What is needed >> The answer should consist of each line below that contains the word "button".

Data records >>
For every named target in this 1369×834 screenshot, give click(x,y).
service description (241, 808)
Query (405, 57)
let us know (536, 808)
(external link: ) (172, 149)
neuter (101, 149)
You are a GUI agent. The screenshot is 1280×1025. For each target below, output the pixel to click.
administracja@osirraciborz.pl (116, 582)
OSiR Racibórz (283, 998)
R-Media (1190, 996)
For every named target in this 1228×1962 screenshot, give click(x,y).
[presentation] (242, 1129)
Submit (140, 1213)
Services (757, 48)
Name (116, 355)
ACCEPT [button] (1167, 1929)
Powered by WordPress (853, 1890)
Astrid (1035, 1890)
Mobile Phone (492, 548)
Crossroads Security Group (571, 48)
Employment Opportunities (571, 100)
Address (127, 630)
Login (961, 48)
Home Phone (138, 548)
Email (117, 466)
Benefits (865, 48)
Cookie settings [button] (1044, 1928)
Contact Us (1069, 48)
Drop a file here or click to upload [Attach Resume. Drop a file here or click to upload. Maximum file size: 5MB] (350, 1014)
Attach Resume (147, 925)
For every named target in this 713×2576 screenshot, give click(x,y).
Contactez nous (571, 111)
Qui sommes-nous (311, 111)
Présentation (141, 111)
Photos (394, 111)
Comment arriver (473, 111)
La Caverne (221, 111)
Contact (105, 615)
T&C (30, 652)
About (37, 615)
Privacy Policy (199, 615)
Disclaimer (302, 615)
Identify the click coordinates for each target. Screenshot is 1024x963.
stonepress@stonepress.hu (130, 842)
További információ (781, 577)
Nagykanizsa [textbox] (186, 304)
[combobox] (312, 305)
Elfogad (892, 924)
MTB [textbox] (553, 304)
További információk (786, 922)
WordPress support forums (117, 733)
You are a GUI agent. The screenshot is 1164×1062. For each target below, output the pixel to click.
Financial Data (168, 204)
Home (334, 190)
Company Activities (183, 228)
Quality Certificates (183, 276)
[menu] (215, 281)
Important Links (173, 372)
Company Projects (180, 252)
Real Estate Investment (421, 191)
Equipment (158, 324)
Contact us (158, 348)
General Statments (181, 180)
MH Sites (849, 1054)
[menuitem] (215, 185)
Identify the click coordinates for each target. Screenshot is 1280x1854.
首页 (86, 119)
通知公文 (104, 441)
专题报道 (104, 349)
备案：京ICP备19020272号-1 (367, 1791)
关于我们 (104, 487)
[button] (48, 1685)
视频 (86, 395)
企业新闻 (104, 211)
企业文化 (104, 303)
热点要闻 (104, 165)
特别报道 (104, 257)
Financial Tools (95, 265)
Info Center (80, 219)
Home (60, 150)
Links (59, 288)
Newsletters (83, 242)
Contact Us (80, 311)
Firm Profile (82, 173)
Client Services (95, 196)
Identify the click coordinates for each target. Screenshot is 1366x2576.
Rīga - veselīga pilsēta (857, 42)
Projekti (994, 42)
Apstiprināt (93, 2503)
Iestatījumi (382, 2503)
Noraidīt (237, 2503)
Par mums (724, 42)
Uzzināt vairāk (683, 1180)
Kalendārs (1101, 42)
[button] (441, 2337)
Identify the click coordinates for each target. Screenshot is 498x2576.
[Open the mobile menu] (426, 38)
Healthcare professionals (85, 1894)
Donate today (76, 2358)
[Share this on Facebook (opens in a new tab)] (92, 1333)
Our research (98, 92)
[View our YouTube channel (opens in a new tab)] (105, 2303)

Answer for this exercise >>
ACCEPT [button] (1167, 1929)
Cookie settings [button] (1044, 1928)
[button] (48, 1685)
[button] (441, 2337)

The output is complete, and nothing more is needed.